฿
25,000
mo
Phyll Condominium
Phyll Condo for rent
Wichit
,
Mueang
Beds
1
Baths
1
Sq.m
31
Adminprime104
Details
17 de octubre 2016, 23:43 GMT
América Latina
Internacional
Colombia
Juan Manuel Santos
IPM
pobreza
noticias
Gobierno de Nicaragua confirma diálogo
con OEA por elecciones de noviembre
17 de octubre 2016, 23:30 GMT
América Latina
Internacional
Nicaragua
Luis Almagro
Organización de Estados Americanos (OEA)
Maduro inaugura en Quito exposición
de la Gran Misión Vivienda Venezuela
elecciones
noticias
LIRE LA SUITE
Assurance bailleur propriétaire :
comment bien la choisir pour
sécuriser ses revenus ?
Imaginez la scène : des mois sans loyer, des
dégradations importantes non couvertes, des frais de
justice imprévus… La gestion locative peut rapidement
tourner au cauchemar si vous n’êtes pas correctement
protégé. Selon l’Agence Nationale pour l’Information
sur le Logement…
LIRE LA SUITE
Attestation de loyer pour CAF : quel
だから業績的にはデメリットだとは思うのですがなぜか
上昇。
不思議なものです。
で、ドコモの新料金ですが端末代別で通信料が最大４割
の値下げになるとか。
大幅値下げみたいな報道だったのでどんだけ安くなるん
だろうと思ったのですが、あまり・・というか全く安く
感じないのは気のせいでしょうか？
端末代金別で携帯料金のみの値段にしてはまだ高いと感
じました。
---+---
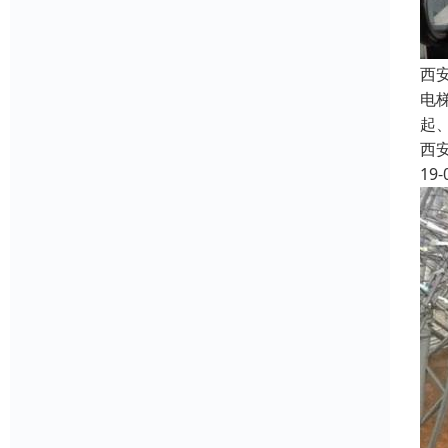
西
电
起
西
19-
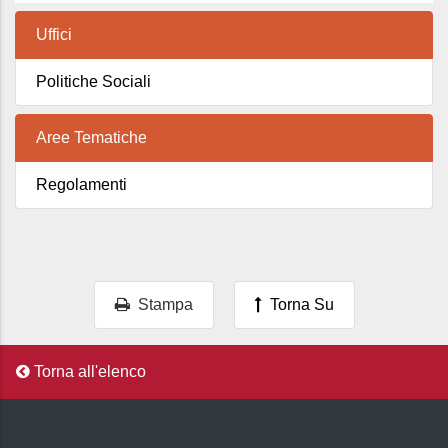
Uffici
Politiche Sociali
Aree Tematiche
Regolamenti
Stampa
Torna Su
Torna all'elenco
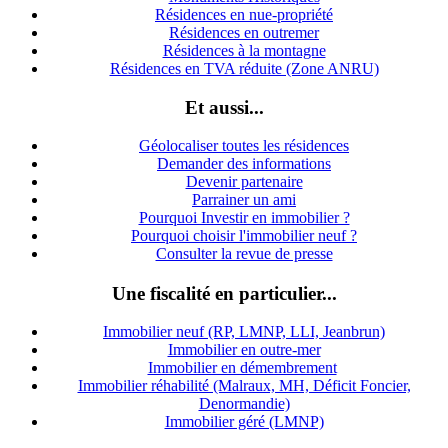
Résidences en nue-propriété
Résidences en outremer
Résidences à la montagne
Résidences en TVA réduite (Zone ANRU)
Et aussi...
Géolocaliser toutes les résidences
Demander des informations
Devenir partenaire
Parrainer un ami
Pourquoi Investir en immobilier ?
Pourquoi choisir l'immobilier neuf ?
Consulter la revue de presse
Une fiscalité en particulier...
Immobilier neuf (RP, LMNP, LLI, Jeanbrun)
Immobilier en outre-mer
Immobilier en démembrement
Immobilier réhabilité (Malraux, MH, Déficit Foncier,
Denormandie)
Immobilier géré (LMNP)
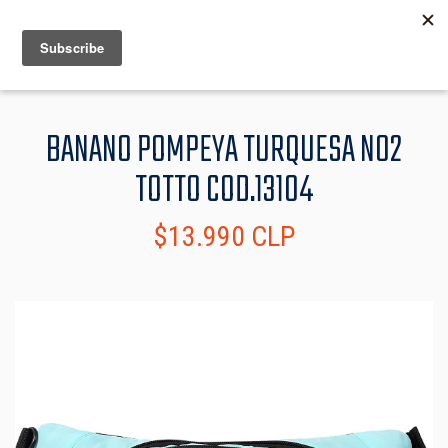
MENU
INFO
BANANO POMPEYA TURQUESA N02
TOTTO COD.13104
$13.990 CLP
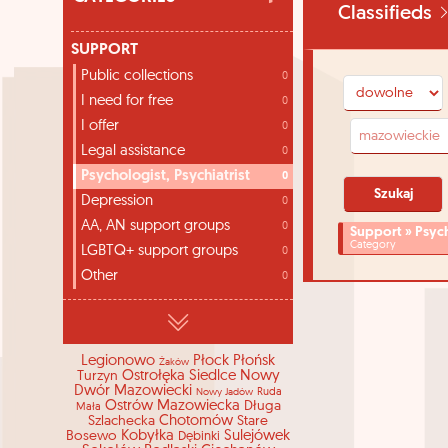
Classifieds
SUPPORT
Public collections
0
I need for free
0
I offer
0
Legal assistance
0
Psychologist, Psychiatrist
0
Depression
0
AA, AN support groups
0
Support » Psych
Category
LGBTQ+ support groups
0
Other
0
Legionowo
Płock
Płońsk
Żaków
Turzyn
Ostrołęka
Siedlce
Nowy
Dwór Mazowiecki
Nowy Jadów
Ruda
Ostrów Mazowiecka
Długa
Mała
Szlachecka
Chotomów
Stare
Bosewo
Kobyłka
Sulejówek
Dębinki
---+---
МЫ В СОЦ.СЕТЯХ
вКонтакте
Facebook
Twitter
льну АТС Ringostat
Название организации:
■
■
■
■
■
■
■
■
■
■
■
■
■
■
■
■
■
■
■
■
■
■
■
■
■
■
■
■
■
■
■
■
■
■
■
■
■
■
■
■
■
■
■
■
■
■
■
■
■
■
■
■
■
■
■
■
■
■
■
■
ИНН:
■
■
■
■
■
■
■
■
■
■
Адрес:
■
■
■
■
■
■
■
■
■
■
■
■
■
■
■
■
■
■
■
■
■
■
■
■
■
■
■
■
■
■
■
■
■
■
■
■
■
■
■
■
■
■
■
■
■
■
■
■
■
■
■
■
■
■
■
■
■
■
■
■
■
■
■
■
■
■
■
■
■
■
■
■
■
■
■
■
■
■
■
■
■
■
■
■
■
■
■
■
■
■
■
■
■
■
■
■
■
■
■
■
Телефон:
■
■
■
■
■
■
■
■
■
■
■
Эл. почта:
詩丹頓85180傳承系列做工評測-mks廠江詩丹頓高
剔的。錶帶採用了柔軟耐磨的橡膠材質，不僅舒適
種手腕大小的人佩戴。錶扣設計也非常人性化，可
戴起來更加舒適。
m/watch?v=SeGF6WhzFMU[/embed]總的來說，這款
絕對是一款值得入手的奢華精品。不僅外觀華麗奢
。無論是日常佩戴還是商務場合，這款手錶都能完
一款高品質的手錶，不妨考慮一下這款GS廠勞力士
---+---
# TASK ITEM
For the records above, tally the lines in which "groups" appears, and give the number by itself.

# EXPECTED OUTPUT
2